Несколько секунд они в упор смотрели друг на друга поверх поднятого пальца Бобби. Наконец Реа рассмеялась.
– Ладно, – сказала она, – один-ноль в твою пользу. Я перестану тебя доставать. А сейчас подбери вещички и одевайся. Тут должно найтись что-нибудь, что тебе подойдет. Скоро за тобой явится Лукас, а он не любит, когда его заставляют ждать.
– Да? А мне он вроде показался спокойным мужиком.
Бобби стал рыться в куче одежды: отбросил в сторону черную рубашку с пейслийскими узорами из состирывающегося золота, красную атласную куртку с оторочкой из белой искусственной кожи по рукавам, черное трико с вставками какого-то прозрачного материала…
– Где ты это взяла? – спросил он. – Я не могу носить такую дрянь…
– Это моего младшего братца, – ответила Реа. – Осталось с прошлого сезона – и лучше бы тебе натянуть что-нибудь на свою белую задницу, пока не появился Лукас.
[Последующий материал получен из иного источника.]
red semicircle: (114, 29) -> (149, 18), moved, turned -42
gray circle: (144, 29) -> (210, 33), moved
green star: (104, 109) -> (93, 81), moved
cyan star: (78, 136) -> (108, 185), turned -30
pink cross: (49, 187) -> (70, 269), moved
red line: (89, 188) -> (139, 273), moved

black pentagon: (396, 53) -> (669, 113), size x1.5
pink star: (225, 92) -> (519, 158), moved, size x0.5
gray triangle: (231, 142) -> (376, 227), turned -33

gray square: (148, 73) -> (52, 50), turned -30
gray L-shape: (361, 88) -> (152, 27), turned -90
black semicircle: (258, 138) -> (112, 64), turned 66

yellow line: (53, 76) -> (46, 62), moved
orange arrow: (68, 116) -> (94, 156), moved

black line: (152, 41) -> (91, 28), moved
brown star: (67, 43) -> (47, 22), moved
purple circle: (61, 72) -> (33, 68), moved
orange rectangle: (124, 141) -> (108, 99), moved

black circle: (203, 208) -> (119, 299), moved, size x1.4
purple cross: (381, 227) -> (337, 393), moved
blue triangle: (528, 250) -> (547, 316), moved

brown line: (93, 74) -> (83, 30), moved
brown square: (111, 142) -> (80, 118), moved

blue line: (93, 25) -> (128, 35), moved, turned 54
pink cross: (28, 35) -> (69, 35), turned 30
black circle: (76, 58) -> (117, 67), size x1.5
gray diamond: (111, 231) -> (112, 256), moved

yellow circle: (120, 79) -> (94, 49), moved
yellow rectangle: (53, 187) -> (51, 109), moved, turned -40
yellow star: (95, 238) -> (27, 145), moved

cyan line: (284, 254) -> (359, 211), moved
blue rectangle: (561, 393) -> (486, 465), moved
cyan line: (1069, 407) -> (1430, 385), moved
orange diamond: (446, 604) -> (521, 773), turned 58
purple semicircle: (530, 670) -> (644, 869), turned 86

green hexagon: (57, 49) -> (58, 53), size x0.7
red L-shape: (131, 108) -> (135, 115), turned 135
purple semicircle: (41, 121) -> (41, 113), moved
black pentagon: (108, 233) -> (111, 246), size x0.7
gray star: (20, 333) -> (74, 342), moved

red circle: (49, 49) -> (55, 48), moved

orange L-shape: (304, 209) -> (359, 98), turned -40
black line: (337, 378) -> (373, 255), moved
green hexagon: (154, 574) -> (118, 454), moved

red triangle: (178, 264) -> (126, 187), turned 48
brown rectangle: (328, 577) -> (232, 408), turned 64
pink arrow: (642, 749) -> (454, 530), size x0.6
Эге, а это мое. – Она вырвала трико, как будто Бобби собирался его украсть.
Бобби натянул черную с золотом рубашку, еще пришлось повозиться с кнопками из стекляшек под черный жемчуг. Нашел наконец пару черных джинсов, но мало того что они оказались обвисшими и плиссированными, так в них еще и не было карманов.
– Это все штаны, какие у тебя есть?
– Господи, – вздохнула она, – я видела одежду, которую срезал с тебя Пай. Тоже мне, блин, модник. Просто оденься, ладно? Мне не нужны неприятности с Лукасом. С тобой он, может, и миндальничает, – значит, просто у тебя есть что-то очень ему нужное, вот он и не выделывается. У меня, уж конечно, ничего такого нет. Так что из-за меня Лукас угрызений совести испытывать не будет.